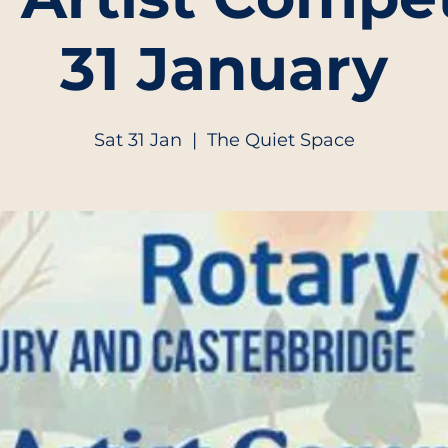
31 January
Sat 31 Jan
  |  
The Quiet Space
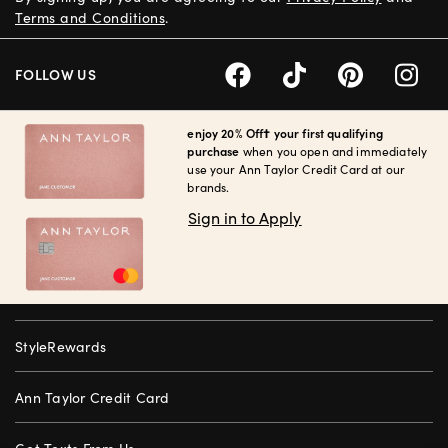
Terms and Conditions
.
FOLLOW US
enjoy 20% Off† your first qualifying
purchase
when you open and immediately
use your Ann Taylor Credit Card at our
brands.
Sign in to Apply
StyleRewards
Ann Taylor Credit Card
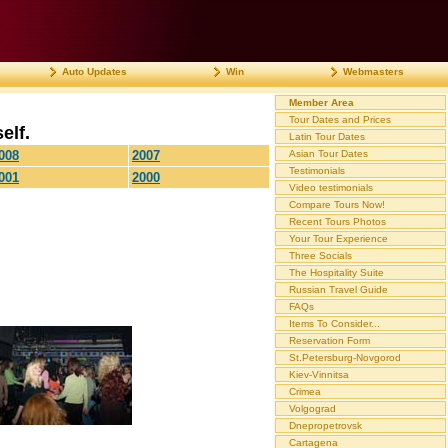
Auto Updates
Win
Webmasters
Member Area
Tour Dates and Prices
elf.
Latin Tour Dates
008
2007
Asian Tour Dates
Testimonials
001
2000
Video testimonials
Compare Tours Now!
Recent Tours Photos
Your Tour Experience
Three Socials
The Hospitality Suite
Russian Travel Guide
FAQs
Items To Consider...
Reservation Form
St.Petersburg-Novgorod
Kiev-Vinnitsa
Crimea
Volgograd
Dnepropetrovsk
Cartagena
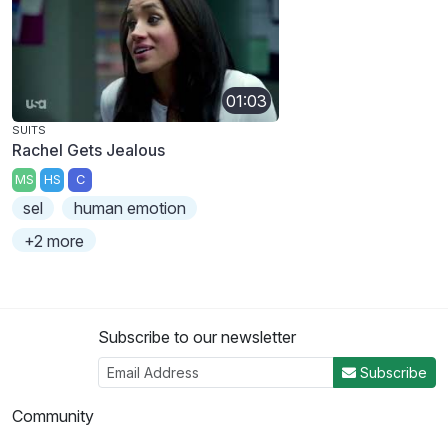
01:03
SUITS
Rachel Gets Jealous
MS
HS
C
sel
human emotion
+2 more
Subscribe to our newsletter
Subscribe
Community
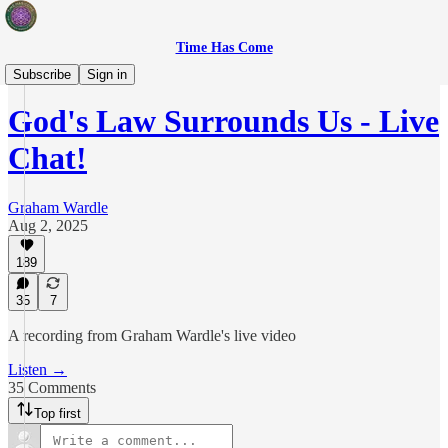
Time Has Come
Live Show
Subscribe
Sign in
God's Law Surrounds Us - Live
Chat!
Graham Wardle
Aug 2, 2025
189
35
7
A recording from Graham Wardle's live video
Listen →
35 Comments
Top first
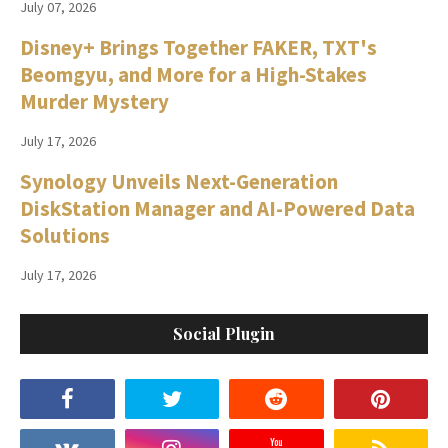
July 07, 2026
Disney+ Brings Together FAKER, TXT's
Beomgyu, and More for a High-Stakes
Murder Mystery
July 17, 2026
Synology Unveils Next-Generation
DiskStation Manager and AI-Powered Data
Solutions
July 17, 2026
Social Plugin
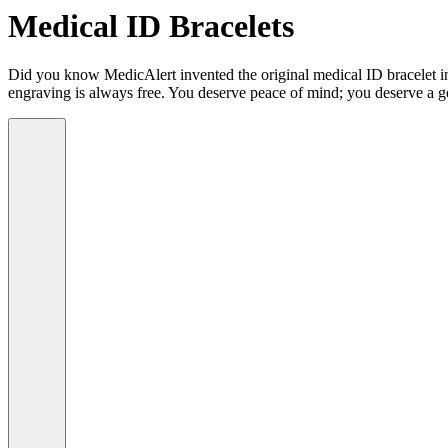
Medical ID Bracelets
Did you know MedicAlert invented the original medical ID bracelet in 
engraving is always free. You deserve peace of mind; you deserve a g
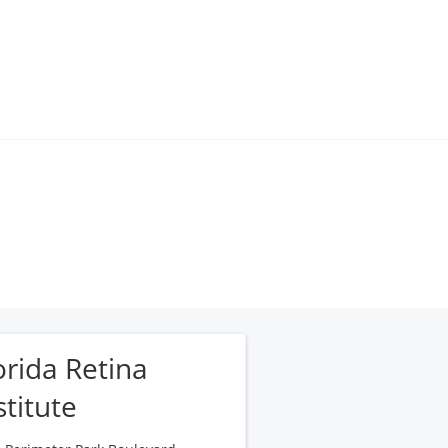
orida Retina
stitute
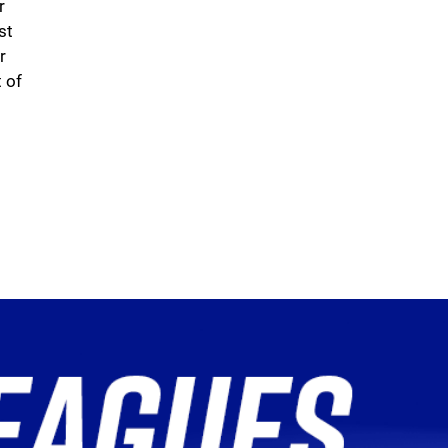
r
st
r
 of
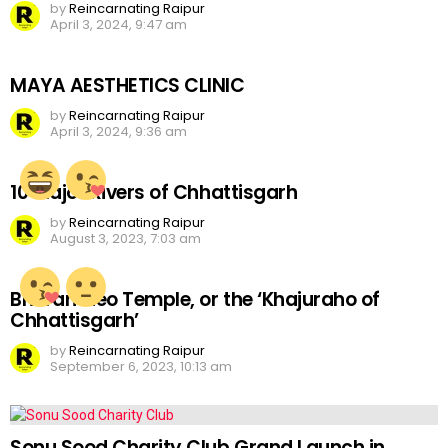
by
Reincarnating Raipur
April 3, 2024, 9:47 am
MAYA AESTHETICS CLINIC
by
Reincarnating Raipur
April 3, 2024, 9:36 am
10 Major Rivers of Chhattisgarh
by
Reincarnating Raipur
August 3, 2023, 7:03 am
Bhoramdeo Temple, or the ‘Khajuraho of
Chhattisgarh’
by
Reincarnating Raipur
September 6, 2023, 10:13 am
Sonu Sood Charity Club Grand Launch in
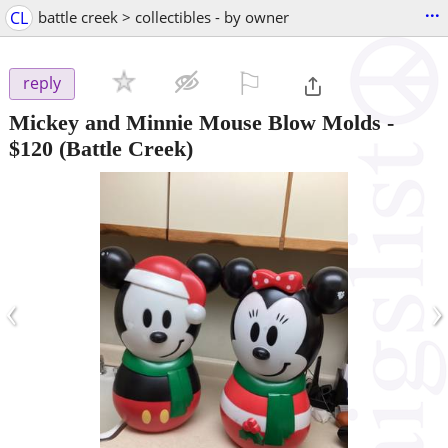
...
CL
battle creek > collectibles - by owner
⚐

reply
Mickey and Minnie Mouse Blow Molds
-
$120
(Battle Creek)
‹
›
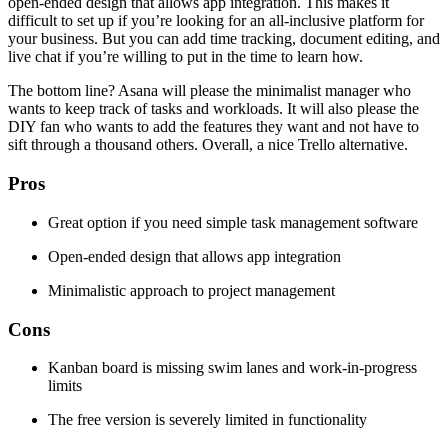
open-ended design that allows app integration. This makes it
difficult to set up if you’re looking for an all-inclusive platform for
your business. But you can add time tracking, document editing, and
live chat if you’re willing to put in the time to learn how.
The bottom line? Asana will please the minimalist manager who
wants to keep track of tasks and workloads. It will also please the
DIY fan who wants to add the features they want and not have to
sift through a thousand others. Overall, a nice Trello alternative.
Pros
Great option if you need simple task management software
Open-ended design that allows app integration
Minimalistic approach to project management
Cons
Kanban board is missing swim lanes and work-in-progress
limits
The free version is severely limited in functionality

* * * *

What the task asks — When a line in the listing has the word "Wardle", return that line.

Answer —
Graham Wardle
A recording from Graham Wardle's live video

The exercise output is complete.